Task instructions —
Every line containing "から手に職" should be copied out. Go through the entries and find them.

Available data —
- - - -

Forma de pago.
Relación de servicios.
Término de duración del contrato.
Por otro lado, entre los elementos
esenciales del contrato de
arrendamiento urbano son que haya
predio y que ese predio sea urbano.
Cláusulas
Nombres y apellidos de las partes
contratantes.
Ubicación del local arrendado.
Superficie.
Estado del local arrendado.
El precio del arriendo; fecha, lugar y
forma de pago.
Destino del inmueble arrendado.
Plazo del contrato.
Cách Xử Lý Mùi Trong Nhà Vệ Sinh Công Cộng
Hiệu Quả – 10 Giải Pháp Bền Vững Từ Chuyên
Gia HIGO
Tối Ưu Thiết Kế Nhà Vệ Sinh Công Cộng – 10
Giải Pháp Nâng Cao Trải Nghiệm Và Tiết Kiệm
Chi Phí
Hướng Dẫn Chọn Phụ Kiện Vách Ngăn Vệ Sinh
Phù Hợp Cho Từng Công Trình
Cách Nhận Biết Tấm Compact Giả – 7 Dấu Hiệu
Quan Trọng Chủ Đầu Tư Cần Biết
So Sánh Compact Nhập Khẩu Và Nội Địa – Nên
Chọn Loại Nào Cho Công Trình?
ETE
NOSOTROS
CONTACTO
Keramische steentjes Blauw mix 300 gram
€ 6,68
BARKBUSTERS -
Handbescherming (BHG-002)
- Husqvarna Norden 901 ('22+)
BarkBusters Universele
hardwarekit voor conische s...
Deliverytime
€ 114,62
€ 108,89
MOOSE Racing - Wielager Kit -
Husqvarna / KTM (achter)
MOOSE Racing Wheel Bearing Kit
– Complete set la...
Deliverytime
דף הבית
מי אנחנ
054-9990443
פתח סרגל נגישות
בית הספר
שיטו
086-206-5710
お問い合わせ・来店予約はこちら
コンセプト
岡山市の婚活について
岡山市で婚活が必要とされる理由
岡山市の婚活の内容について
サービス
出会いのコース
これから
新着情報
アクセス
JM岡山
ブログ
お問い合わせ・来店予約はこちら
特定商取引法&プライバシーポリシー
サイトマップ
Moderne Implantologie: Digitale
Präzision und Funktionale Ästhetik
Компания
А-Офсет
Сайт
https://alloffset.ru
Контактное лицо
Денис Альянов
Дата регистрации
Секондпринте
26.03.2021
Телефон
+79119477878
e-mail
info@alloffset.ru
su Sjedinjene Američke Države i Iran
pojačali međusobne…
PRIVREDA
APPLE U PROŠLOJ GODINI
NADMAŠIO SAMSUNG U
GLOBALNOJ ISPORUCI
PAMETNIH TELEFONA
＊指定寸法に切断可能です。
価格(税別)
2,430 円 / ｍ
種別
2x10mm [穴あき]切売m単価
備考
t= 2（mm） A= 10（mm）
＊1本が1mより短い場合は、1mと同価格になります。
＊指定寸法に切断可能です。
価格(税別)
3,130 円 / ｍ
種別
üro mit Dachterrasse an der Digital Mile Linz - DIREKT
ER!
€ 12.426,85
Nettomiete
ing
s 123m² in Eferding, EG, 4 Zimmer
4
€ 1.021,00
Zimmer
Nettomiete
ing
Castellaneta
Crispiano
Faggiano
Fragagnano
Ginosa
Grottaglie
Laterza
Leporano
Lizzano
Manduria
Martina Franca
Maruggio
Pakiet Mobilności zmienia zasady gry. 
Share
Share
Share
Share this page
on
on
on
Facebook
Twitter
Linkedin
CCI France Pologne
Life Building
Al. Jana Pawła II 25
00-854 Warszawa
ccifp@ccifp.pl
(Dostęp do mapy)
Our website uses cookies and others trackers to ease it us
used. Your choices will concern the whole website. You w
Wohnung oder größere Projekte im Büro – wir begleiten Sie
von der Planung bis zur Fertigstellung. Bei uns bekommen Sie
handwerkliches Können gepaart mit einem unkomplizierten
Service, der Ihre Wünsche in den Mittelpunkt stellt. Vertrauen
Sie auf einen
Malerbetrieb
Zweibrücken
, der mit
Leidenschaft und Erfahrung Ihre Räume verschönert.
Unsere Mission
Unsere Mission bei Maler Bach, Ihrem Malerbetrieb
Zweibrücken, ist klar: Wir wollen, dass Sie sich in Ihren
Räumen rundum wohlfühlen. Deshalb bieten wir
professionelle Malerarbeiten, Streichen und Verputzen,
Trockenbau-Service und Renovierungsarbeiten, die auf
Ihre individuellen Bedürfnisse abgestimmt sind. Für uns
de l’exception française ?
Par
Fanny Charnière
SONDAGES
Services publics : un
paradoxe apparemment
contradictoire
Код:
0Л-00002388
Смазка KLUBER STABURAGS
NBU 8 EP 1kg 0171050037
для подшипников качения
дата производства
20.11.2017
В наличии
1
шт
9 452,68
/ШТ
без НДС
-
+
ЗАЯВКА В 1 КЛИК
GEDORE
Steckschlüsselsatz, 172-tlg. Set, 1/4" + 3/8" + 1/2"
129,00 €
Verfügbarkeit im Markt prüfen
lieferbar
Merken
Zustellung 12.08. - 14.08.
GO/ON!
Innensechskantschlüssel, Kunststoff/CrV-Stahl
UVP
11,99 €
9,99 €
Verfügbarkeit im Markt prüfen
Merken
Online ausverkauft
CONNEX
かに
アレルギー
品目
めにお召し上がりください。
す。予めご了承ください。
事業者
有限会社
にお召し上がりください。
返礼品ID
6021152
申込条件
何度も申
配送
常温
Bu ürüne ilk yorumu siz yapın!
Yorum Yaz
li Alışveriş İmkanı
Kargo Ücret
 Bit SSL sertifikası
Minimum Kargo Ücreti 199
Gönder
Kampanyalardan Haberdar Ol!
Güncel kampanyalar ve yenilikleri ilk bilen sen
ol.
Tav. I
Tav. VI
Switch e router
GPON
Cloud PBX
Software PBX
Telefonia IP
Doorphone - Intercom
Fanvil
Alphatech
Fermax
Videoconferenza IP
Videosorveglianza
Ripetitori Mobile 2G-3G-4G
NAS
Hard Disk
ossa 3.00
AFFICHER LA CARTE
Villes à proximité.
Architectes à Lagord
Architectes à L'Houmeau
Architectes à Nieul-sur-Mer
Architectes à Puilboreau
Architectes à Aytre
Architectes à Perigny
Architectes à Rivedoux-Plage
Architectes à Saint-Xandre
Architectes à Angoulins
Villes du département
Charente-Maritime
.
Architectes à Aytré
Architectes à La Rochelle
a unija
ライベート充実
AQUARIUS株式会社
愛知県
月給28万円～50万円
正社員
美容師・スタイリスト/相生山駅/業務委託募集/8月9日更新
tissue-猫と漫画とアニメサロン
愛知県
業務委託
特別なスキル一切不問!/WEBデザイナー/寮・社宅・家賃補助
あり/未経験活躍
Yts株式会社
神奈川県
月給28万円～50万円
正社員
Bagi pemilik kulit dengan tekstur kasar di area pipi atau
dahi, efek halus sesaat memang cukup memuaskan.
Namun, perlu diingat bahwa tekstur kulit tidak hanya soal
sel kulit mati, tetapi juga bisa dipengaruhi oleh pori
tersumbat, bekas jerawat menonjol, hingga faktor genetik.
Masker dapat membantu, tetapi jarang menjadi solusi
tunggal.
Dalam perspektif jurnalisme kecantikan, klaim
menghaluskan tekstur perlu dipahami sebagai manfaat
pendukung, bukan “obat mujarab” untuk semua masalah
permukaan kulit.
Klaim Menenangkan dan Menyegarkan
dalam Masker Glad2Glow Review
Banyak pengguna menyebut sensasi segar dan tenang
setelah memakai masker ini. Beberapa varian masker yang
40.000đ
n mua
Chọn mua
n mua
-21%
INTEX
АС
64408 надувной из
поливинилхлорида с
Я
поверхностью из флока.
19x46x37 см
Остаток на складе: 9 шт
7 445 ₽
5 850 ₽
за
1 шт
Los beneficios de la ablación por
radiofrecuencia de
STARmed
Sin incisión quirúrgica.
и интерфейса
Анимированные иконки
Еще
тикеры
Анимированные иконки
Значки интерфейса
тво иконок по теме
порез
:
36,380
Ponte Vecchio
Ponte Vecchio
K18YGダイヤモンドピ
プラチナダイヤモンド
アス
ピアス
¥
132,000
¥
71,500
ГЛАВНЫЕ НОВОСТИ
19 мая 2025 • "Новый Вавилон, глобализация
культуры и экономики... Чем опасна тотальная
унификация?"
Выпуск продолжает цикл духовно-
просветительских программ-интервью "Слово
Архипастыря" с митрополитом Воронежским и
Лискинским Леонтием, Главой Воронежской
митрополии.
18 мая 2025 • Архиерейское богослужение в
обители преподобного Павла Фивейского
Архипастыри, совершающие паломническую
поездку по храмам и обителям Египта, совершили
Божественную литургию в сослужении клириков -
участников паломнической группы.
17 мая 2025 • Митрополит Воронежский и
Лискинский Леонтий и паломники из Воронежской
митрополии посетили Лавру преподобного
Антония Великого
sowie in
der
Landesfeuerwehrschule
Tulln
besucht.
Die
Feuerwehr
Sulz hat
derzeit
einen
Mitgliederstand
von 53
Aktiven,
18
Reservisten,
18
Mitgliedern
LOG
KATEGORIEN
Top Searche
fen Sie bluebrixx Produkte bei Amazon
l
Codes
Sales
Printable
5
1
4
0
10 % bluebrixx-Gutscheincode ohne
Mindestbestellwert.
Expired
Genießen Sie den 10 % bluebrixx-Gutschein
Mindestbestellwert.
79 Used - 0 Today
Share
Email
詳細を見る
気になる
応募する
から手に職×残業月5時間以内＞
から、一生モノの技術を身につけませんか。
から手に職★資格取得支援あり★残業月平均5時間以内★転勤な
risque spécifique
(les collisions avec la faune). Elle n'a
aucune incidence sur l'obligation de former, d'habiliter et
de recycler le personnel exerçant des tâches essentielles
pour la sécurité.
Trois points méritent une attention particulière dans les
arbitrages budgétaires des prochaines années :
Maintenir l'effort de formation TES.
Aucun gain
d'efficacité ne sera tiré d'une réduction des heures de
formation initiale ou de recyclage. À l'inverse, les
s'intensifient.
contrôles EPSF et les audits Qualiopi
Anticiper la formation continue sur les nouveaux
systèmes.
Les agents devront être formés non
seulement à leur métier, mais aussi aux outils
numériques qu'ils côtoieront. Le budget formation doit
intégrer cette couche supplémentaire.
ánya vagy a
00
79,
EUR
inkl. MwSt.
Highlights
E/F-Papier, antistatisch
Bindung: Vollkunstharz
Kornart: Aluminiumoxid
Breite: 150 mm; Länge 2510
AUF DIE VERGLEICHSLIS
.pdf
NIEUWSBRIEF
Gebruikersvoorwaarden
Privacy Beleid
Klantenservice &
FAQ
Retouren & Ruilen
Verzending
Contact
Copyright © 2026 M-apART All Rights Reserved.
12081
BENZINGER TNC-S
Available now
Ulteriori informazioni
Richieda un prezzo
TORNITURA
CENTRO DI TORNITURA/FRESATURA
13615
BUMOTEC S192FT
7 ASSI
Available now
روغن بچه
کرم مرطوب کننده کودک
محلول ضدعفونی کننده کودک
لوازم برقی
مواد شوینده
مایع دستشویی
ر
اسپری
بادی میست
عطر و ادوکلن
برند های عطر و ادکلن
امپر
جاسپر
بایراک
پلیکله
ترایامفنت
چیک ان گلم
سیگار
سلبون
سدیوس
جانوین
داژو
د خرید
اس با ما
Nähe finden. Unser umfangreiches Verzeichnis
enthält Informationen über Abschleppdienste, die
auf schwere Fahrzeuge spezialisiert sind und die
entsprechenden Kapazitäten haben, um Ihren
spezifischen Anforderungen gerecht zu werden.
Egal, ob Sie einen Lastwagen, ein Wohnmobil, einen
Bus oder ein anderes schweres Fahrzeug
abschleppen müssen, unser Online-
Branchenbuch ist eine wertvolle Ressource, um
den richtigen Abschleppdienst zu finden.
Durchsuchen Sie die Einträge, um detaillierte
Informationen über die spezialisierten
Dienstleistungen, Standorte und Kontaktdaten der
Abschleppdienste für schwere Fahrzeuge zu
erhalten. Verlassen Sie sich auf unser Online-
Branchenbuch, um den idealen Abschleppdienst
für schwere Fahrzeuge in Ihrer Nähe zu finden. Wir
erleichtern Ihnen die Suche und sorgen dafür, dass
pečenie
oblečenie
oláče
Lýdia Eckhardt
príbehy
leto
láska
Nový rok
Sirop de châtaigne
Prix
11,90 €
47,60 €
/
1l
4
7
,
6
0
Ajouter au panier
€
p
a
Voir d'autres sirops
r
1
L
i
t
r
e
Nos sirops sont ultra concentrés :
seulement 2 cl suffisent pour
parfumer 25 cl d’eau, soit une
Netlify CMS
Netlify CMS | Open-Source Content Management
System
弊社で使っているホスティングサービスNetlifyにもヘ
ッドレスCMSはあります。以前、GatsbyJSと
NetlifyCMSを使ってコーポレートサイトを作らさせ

- - - -

Solved problem —
から手に職×残業月5時間以内＞
から手に職★資格取得支援あり★残業月平均5時間以内★転勤な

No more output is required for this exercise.